*What needs to be done*
You are asked to repeat the listing word for word and to leave out its pictures.

*Given records*
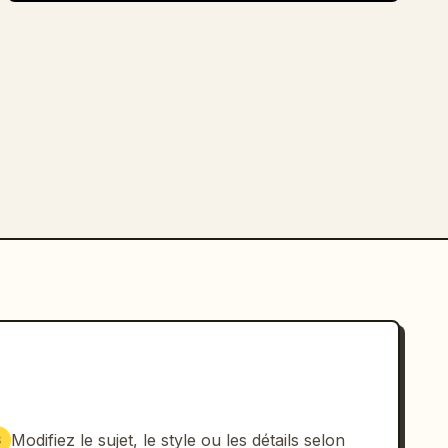
Modifiez le sujet, le style ou les détails selon
3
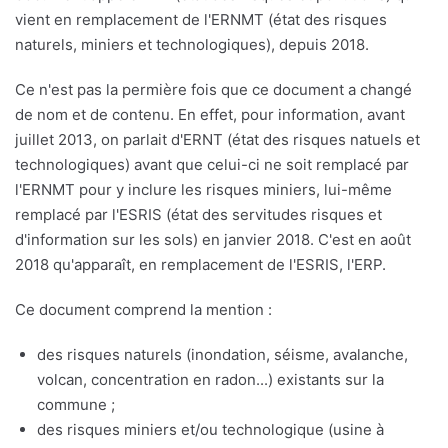
vient en remplacement de l'ERNMT (état des risques
naturels, miniers et technologiques), depuis 2018.
Ce n'est pas la permière fois que ce document a changé
de nom et de contenu. En effet, pour information, avant
juillet 2013, on parlait d'ERNT (état des risques natuels et
technologiques) avant que celui-ci ne soit remplacé par
l'ERNMT pour y inclure les risques miniers, lui-même
remplacé par l'ESRIS (état des servitudes risques et
d'information sur les sols) en janvier 2018. C'est en août
2018 qu'apparaît, en remplacement de l'ESRIS, l'ERP.
Ce document comprend la mention :
des risques naturels (inondation, séisme, avalanche,
volcan, concentration en radon...) existants sur la
commune ;
des risques miniers et/ou technologique (usine à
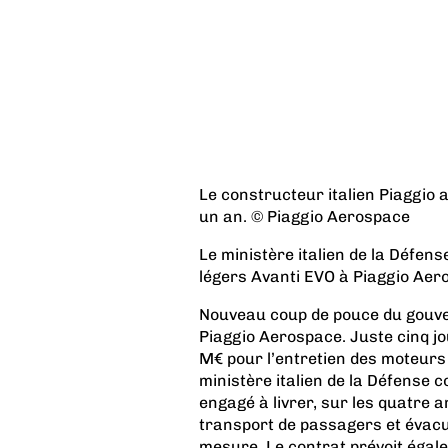
Le constructeur italien Piaggio a
un an. © Piaggio Aerospace
Le ministère italien de la Défe
légers Avanti EVO à Piaggio Ae
Nouveau coup de pouce du gouve
Piaggio Aerospace. Juste cinq jou
M€ pour l’entretien des moteurs d
ministère italien de la Défense 
engagé à livrer, sur les quatre a
transport de passagers et évacua
mesure. Le contrat prévoit égalem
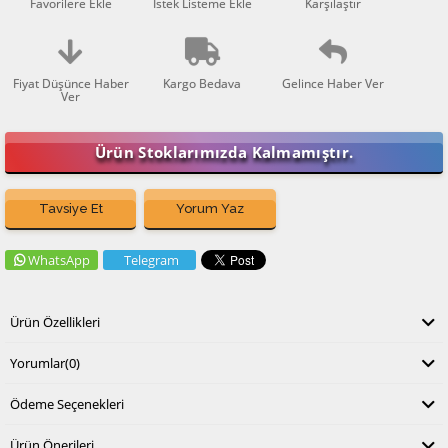
Favorilere Ekle
İstek Listeme Ekle
Karşılaştır
Fiyat Düşünce Haber
Kargo Bedava
Gelince Haber Ver
Ver
Ürün Stoklarımızda Kalmamıştır.
Tavsiye Et
Yorum Yaz
WhatsApp
Telegram
Ürün Özellikleri
Yorumlar
(0)
Ödeme Seçenekleri
Ürün Önerileri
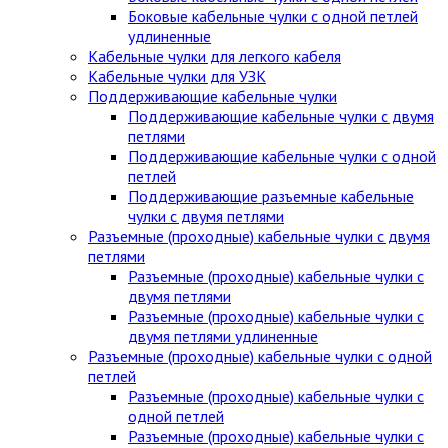
Боковые кабельные чулки с одной петлей
удлиненные
Кабельные чулки для легкого кабеля
Кабельные чулки для УЗК
Поддерживающие кабельные чулки
Поддерживающие кабельные чулки с двумя
петлями
Поддерживающие кабельные чулки с одной
петлей
Поддерживающие разъемные кабельные
чулки с двумя петлями
Разъемные (проходные) кабельные чулки с двумя
петлями
Разъемные (проходные) кабельные чулки с
двумя петлями
Разъемные (проходные) кабельные чулки с
двумя петлями удлиненные
Разъемные (проходные) кабельные чулки с одной
петлей
Разъемные (проходные) кабельные чулки с
одной петлей
Разъемные (проходные) кабельные чулки с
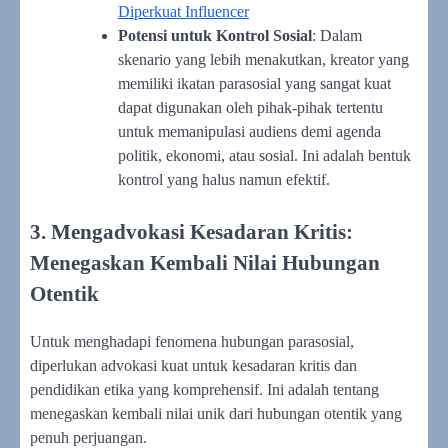
Diperkuat Influencer
Potensi untuk Kontrol Sosial
: Dalam
skenario yang lebih menakutkan, kreator yang
memiliki ikatan parasosial yang sangat kuat
dapat digunakan oleh pihak-pihak tertentu
untuk memanipulasi audiens demi agenda
politik, ekonomi, atau sosial. Ini adalah bentuk
kontrol yang halus namun efektif.
3. Mengadvokasi Kesadaran Kritis:
Menegaskan Kembali Nilai Hubungan
Otentik
Untuk menghadapi fenomena hubungan parasosial,
diperlukan advokasi kuat untuk kesadaran kritis dan
pendidikan etika yang komprehensif. Ini adalah tentang
menegaskan kembali nilai unik dari hubungan otentik yang
penuh perjuangan.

*Solution*
Modifiez le sujet, le style ou les détails selon
3
vient en remplacement de l'ERNMT (état des risques
naturels, miniers et technologiques), depuis 2018.
Ce n'est pas la permière fois que ce document a changé
de nom et de contenu. En effet, pour information, avant
juillet 2013, on parlait d'ERNT (état des risques natuels et
technologiques) avant que celui-ci ne soit remplacé par
l'ERNMT pour y inclure les risques miniers, lui-même
remplacé par l'ESRIS (état des servitudes risques et
d'information sur les sols) en janvier 2018. C'est en août
2018 qu'apparaît, en remplacement de l'ESRIS, l'ERP.
Ce document comprend la mention :
des risques naturels (inondation, séisme, avalanche,
volcan, concentration en radon...) existants sur la
commune ;
des risques miniers et/ou technologique (usine à
Le constructeur italien Piaggio a
un an. © Piaggio Aerospace
Le ministère italien de la Défe
légers Avanti EVO à Piaggio Ae
Nouveau coup de pouce du gouve
Piaggio Aerospace. Juste cinq jou
M€ pour l’entretien des moteurs d
ministère italien de la Défense 
engagé à livrer, sur les quatre a
transport de passagers et évacua
mesure. Le contrat prévoit égalem
Favorilere Ekle
İstek Listeme Ekle
Karşılaştır
Fiyat Düşünce Haber
Kargo Bedava
Gelince Haber Ver
Ver
Ürün Stoklarımızda Kalmamıştır.
Tavsiye Et
Yorum Yaz
WhatsApp
Telegram
Ürün Özellikleri
Yorumlar
(0)
Ödeme Seçenekleri
Ürün Önerileri
Боковые кабельные чулки с одной петлей
удлиненные
Кабельные чулки для легкого кабеля
Кабельные чулки для УЗК
Поддерживающие кабельные чулки
Поддерживающие кабельные чулки с двумя
петлями
Поддерживающие кабельные чулки с одной
петлей
Поддерживающие разъемные кабельные
чулки с двумя петлями
Разъемные (проходные) кабельные чулки с двумя
петлями
Разъемные (проходные) кабельные чулки с
двумя петлями
Разъемные (проходные) кабельные чулки с
двумя петлями удлиненные
Разъемные (проходные) кабельные чулки с одной
петлей
Разъемные (проходные) кабельные чулки с
одной петлей
Разъемные (проходные) кабельные чулки с
Diperkuat Influencer
Potensi untuk Kontrol Sosial
: Dalam
skenario yang lebih menakutkan, kreator yang
memiliki ikatan parasosial yang sangat kuat
dapat digunakan oleh pihak-pihak tertentu
untuk memanipulasi audiens demi agenda
politik, ekonomi, atau sosial. Ini adalah bentuk
kontrol yang halus namun efektif.
3. Mengadvokasi Kesadaran Kritis:
Menegaskan Kembali Nilai Hubungan
Otentik
Untuk menghadapi fenomena hubungan parasosial,
diperlukan advokasi kuat untuk kesadaran kritis dan
pendidikan etika yang komprehensif. Ini adalah tentang
menegaskan kembali nilai unik dari hubungan otentik yang
penuh perjuangan.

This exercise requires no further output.